Answer 34 · 2017-03-16T18:29:34.000Z

After updating, I also get this again, even though I'm clearly owner (as shown on earlier image).

Answer 35 · 2017-03-16T18:49:23.000Z

The project setting should work after you restart R, after which you can see it via Sys.getenv("BQ_DEFAULT_PROJECT_ID")

Then loading library(bigQueryR) it should say something like below:

If it doesn't set via bq_global_project("project-name")

The job_extract "Job not done" is peculiar, are you perhaps using an old job object? The bug there was it was reporting DONE when the job in fact errored. (I assume from not being able to write to the cloud bucket.)

Do the bqr_grant_extract_access() directly on the job object, not via bqr_get_job as it should be unnecessary and perhaps the problem.

so all in all make sure to run through extracting and waiting for the job:

  ## creates a job object
  job_extract <- bqr_extract_data(tableId = "test3",
                                  cloudStorageBucket = gcs_get_global_bucket())
  
  ## check job
  job_extract

 ## wait for job until its DONE
 job <- bqr_wait_for_job(job_extract)
  
  ## use completed job
  urls <- bqr_grant_extract_access(job, email = "my@email.com")

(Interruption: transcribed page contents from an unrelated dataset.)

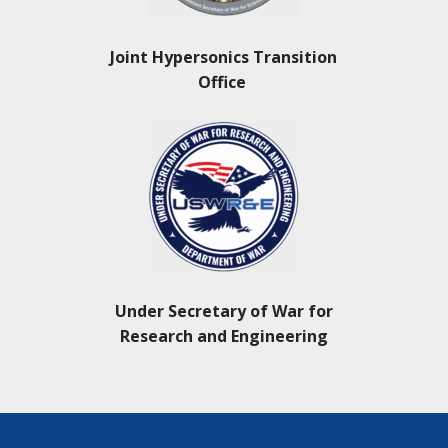
Joint Hypersonics Transition
Office
Under Secretary of War for
Research and Engineering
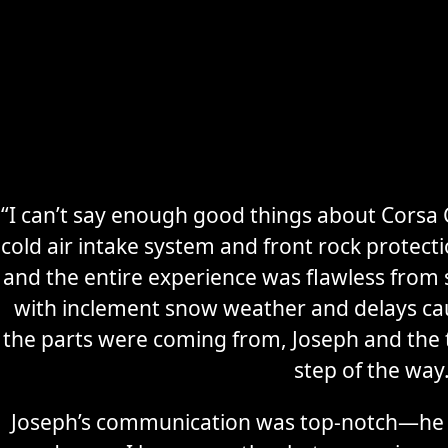
“I can’t say enough good things about Corsa C
cold air intake system and front rock protec
Secure
Sports Car
and the entire experience was flawless from s
Storage
with inclement snow weather and delays ca
the parts were coming from, Joseph and the
Learn More
step of the way
Joseph’s communication was top-notch—he 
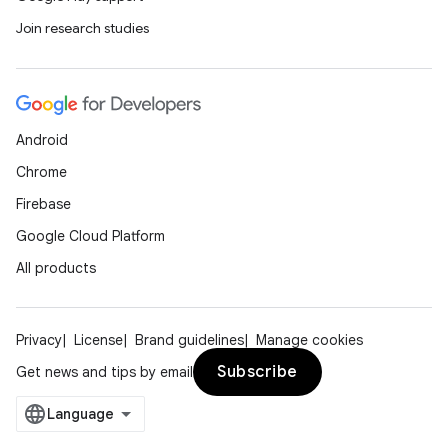
Join research studies
Android
Chrome
Firebase
Google Cloud Platform
All products
on
Privacy
License
Brand guidelines
Manage cookies
Subscribe
Get news and tips by email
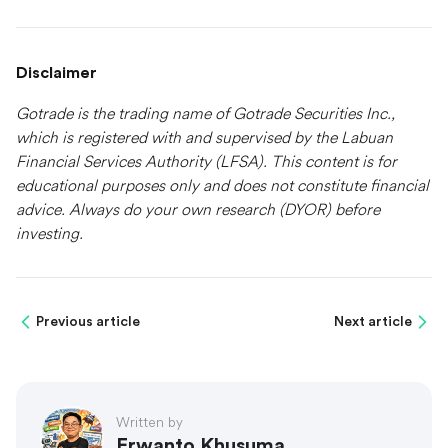
Disclaimer
Gotrade is the trading name of Gotrade Securities Inc.,
which is registered with and supervised by the Labuan
Financial Services Authority (LFSA). This content is for
educational purposes only and does not constitute financial
advice. Always do your own research (DYOR) before
investing.
Previous article
Next article
Written by
Erwanto Khusuma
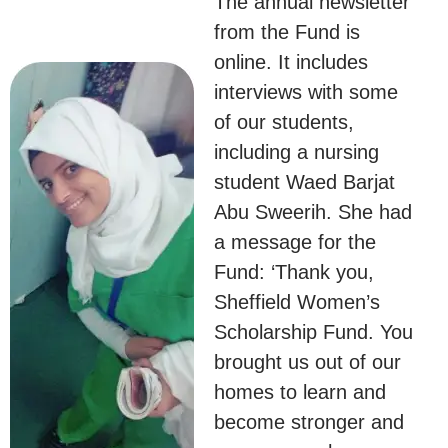
The annual newsletter
from the Fund is
online. It includes
interviews with some
of our students,
including a nursing
student Waed Barjat
Abu Sweerih. She had
a message for the
Fund: ‘Thank you,
Sheffield Women’s
Scholarship Fund. You
brought us out of our
homes to learn and
become stronger and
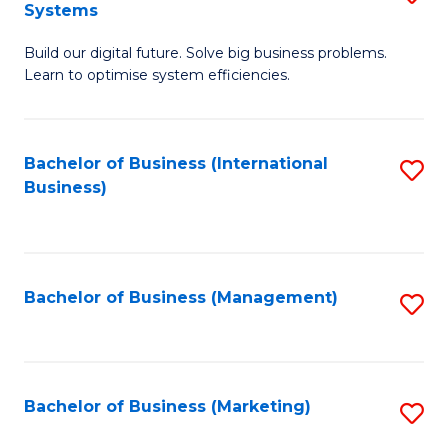
Systems
B
Build our digital future. Solve big business problems.
of
Learn to optimise system efficiencies.
B
I
Bachelor of Business (International
S
S
Business)
to
to
C
C
Fa
Fa
Bachelor of Business (Management)
S
to
C
Fa
Bachelor of Business (Marketing)
S
to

If thats the same and still not working then I need to fix something else.

Answer 36 · 2017-03-16T19:59:38.000Z

I got the library(bigQueryR) loading to appear as shown (was having issue with .Renviron, but I resolved it now).

However, I am getting errors for the bqr_extract_data function. gcs_get_global_bucket returns NULL (even if I load googleAuthR directly, which also claims to authenticate via my JSON file). If I name the bucket directly, it claims "Invalid credential" JSON fetch error, even though the JSON has worked to authenticate otherwise.

Answer 37 · 2017-03-16T20:01:45.000Z

Retrying the code from before that worked up until the very end suddenly fails to work sooner than it did previously, so I think something is wrong.
bqr_query_async was working previously, but now fails with JSON fetch credential error as well.

Answer 38 · 2017-03-17T08:45:59.000Z

Ok the offending line there is the scopes, setting only to Cloud Storage
Setting scopes to https://www.googleapis.com/auth/devstorage.full_control - the problem with google apis is it gives a similar error if you are wrong user, wrong scope etc. so difficult to pin down for the user.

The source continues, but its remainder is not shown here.